Ozempic-Fälschungen in Lörrach aufgetaucht
Das Regierungspräsidium Freiburg hat Ende vergangener Woche darüber informiert, dass in Lörrach gefälschte Pens des Diabetes-2-Medikaments Ozempic des dänischen Herstellers Novo Nordisk in größerer Zahl aufgetaucht sind als zunächst angenommen. In einer Meldung des Südwestfunks wurde darauf hingewiesen, dass Ozempic-Fälschungen bereits im vergangenen Sommer in der Schweiz aufgetaucht seien.
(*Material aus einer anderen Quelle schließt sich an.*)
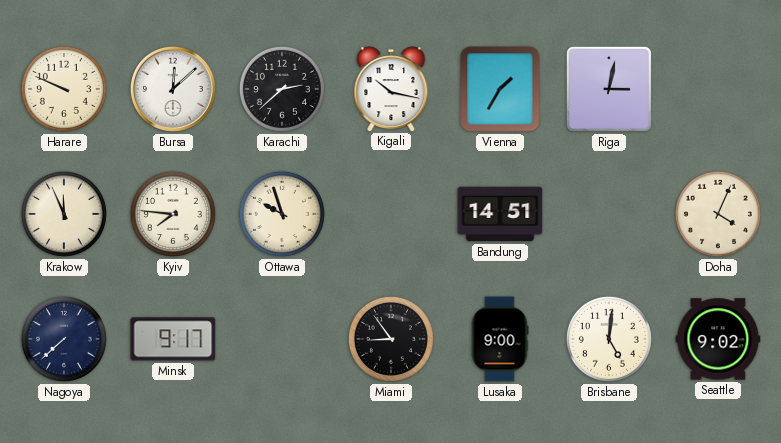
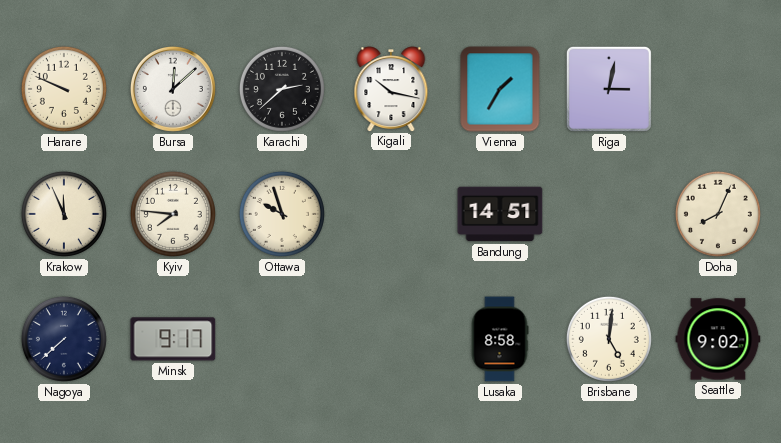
Doha: 4:04 -> 8:04
Miami: 8:54 -> none
Lusaka: 9:00 -> 8:58
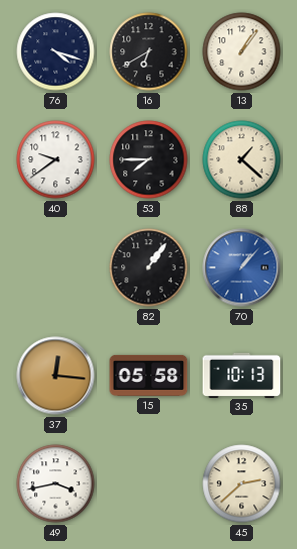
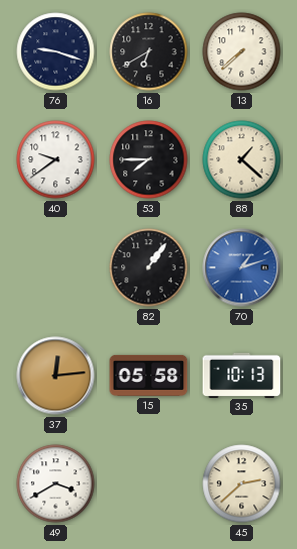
76: 4:18 -> 9:18
13: 1:06 -> 7:38
70: 1:07 -> 1:12
37: 12:16 -> 12:14
49: 3:43 -> 3:40
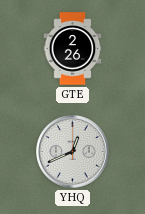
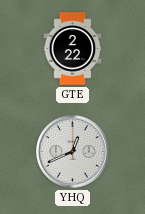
GTE: 2:26 -> 2:22
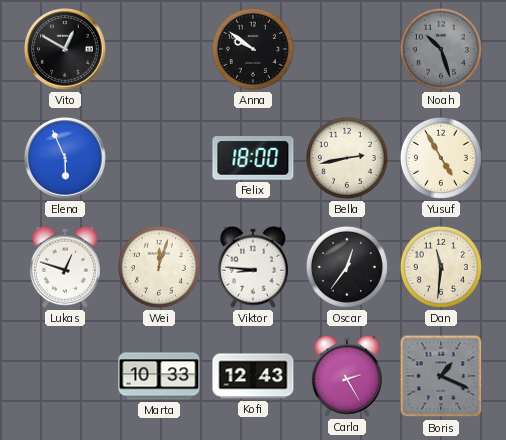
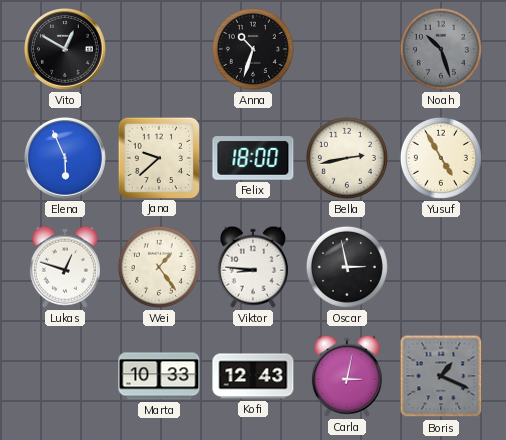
Anna: 9:51 -> 10:33
Jana: none -> 9:38
Wei: 12:03 -> 1:24
Oscar: 12:36 -> 2:58
Dan: 11:31 -> none
Carla: 2:25 -> 3:02
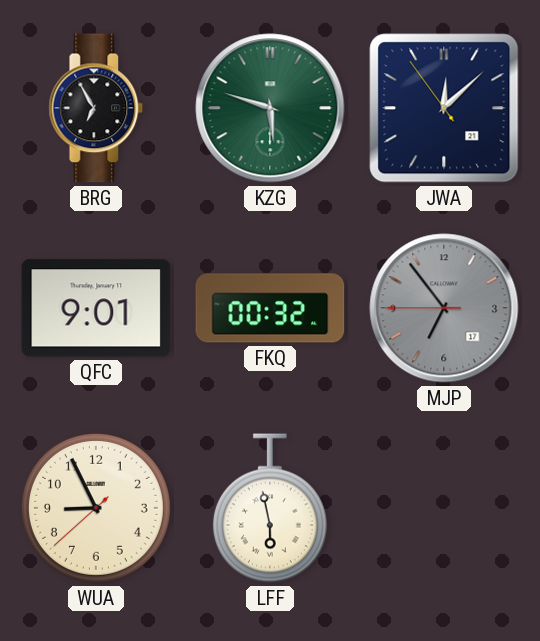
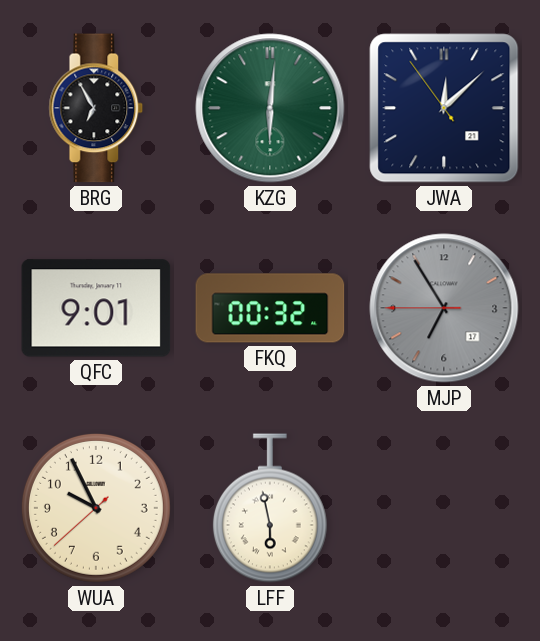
KZG: 5:48 -> 6:01
MJP: 6:53 -> 6:54
WUA: 8:55 -> 9:55
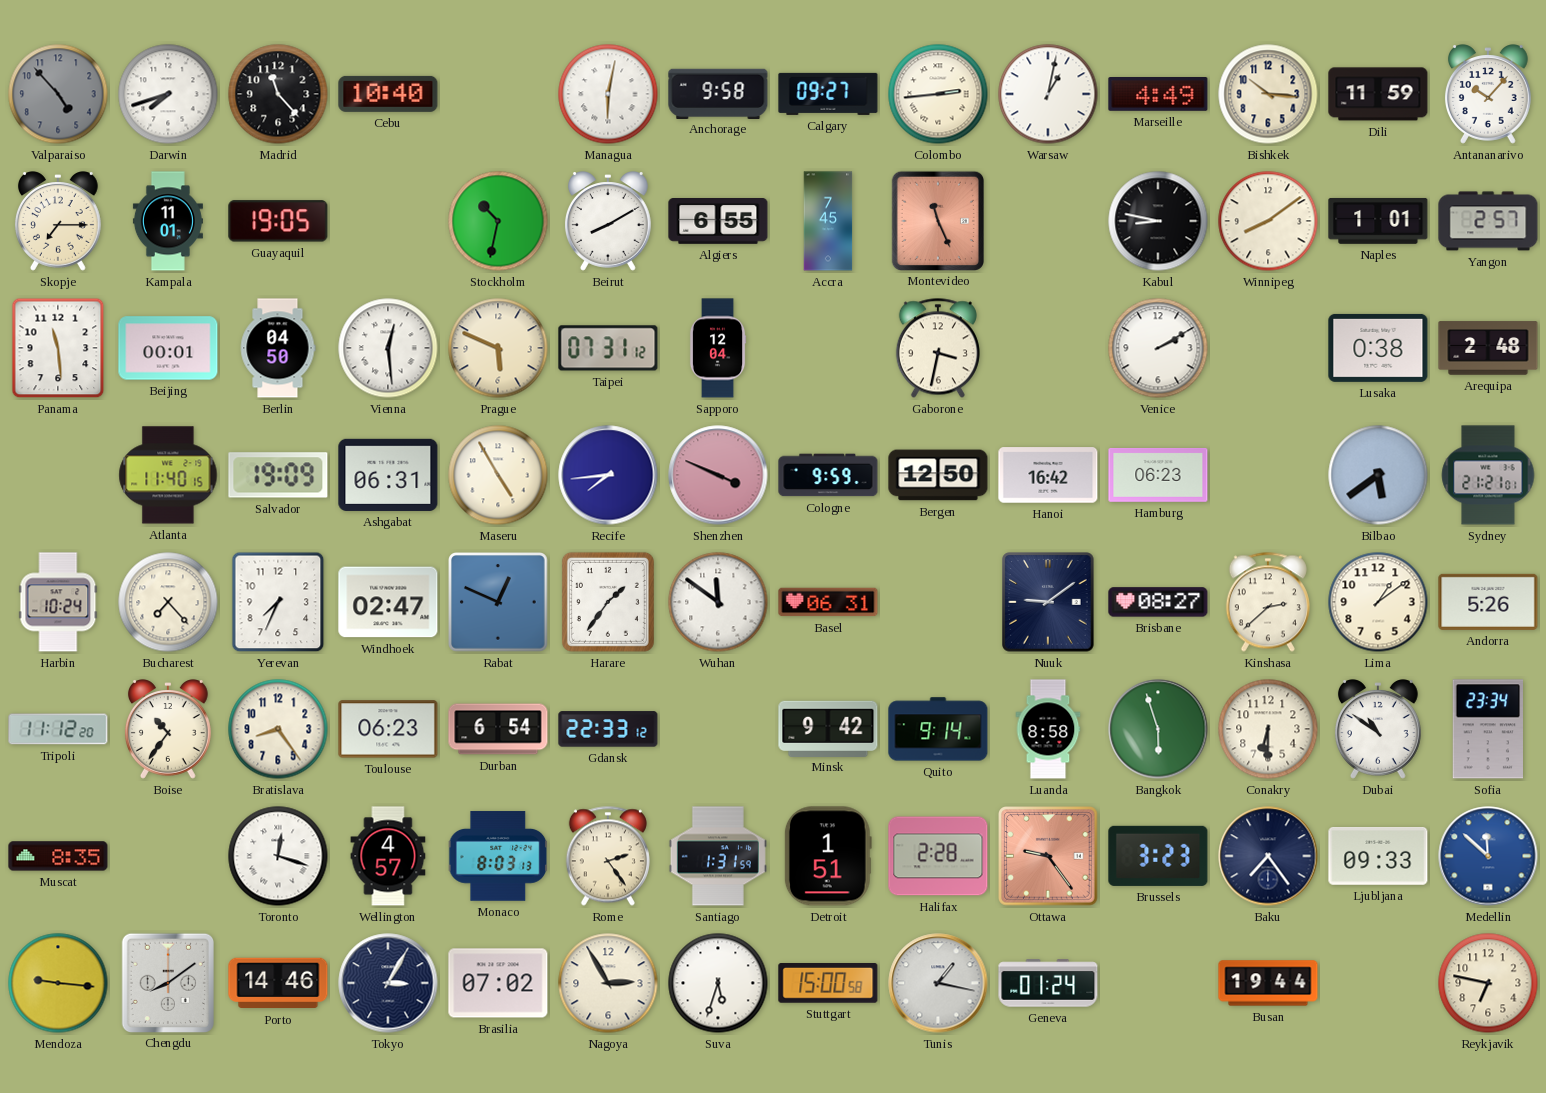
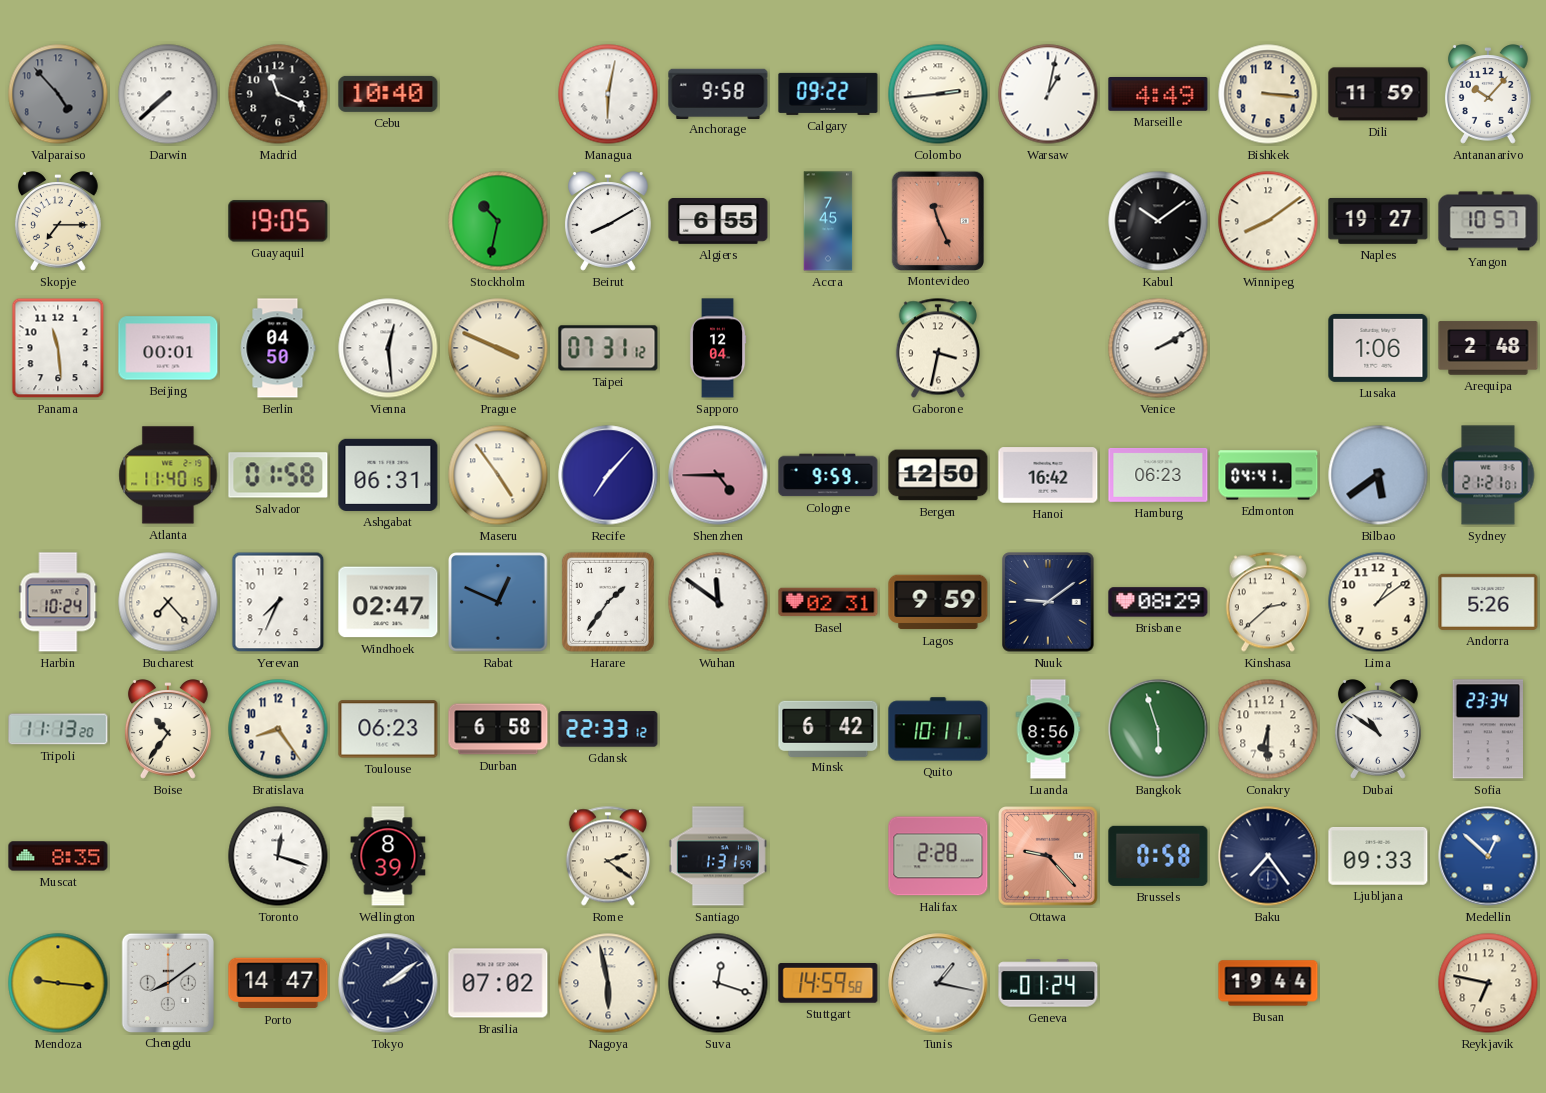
Darwin: 7:42 -> 7:38
Madrid: 11:23 -> 11:19
Calgary: 09:27 -> 09:22
Bishkek: 10:16 -> 3:16
Kampala: 11:01 -> none
Kabul: 8:47 -> 10:09
Naples: 1:01 -> 19:27
Yangon: 2:57 -> 10:57
Prague: 5:49 -> 3:49
Lusaka: 0:38 -> 1:06
Salvador: 19:09 -> 01:58
Maseru: 4:55 -> 4:54
Recife: 7:44 -> 7:07
Shenzhen: 3:49 -> 4:45
Edmonton: none -> 04:41
Basel: 06:31 -> 02:31
Lagos: none -> 9:59
Brisbane: 08:27 -> 08:29
Tripoli: 11:12 -> 11:13
Durban: 6:54 -> 6:58
Minsk: 9:42 -> 6:42
Quito: 9:14 -> 10:11
Luanda: 8:58 -> 8:56
Wellington: 4:57 -> 8:39
Monaco: 8:03 -> none
Rome: 2:24 -> 2:21
Detroit: 1:51 -> none
Ottawa: 9:24 -> 9:23
Brussels: 3:23 -> 0:58
Medellin: 11:52 -> 12:52
Porto: 14:46 -> 14:47
Tokyo: 3:05 -> 2:09
Nagoya: 2:55 -> 5:58
Suva: 5:33 -> 12:18
Stuttgart: 15:00 -> 14:59
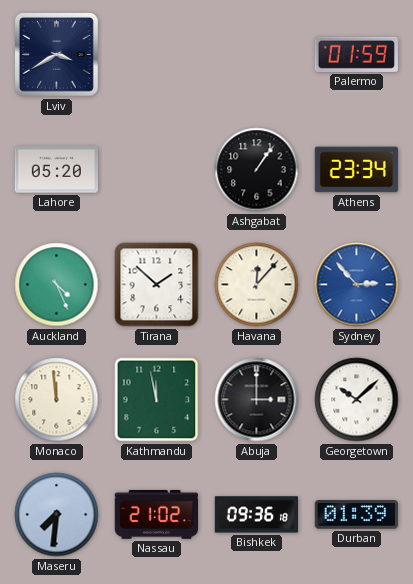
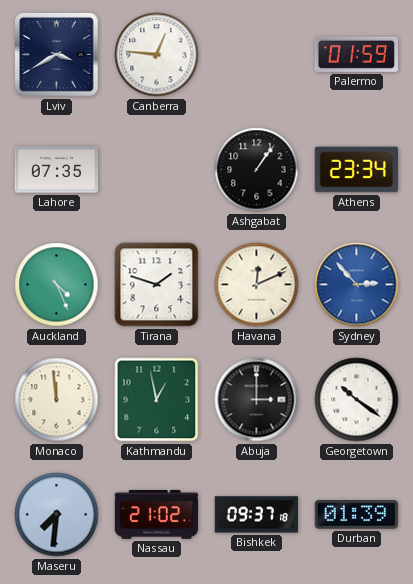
Canberra: none -> 12:46
Lahore: 05:20 -> 07:35
Tirana: 1:52 -> 1:48
Havana: 12:07 -> 12:11
Kathmandu: 11:58 -> 12:58
Georgetown: 10:08 -> 10:21
Bishkek: 09:36 -> 09:37
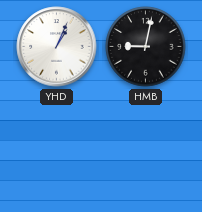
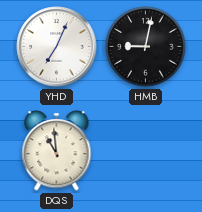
YHD: 1:04 -> 7:04
DQS: none -> 10:59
Patienten, die die gefälschten Pens benutzten, wurden mit Unterzuckerung in Krankenhäuser eingeliefert, was darauf hindeutet, dass die Pens Insulin enthielten. Die Bauform der gefälschten Pens entspricht in ihrem Erscheinungsbild auch den üblichen Insulin-Glargin-Pens, einschließlich der beiden aufgedruckten Skalen. Lediglich die Farben der Kunststoffteile und der Aufkleber der gefälschten Ozempic-Pens weichen von den gängigen Insulin-Pens ab.
In Deutschland werden die Fälschungen inzwischen bundesweit vermutet. In Lörrach hat die zuständige Landespolizei die ersten Pens in einer Firma gefunden. Wo genau die gefälschten Pens aufgetaucht sind, wurde nicht bekannt gegeben.
Inzwischen wurden offenbar deutlich mehr Fälschungen entdeckt als zunächst gemeldet und man geht davon aus, dass auch andere Bundesländer von den Fälschungen betroffen sind. Inzwischen wurden sogenannte "Hinweise für Fachpersonal" in Apotheken und Großhandel herausgegeben, was darauf hindeutet, dass die Fälschungen ihren Weg in die reguläre Medikamentenlieferkette gefunden haben könnten.
Die pharmazeutische Lieferkette in Deutschland gilt aufgrund des sogenannten SecurPharm-Systems als besonders sicher. Bei SecurPharm trägt jede einzelne Packung einen individuellen QR-Code, über den die Packung bis zur Abgabe an den Patienten in der Apotheke verfolgt werden kann.
SecurPharm, das auf Servern von Microsoft betrieben wird, war im Januar 2023 ausgefallen. Die Abbuchungen konnten damals nicht zeitgleich mit der Abgabe der Arzneimittel an die Patienten erfolgen. Eine weitere Unregelmäßigkeit ergab sich im Zusammenhang mit Arzneimittelspenden für die Ukraine, die nicht bei SecurPharm ausgebucht werden mussten.
Sollten die gefälschten Ozempic Pens in Deutschland trotz des SecurPharm-Systems den Weg in die reguläre Lieferkette gefunden haben, wäre ein Verschweigen des Vorfalls wenig hilfreich und würde die Vorbehalte in der Bevölkerung gegenüber der Pharmaindustrie eher noch verstärken.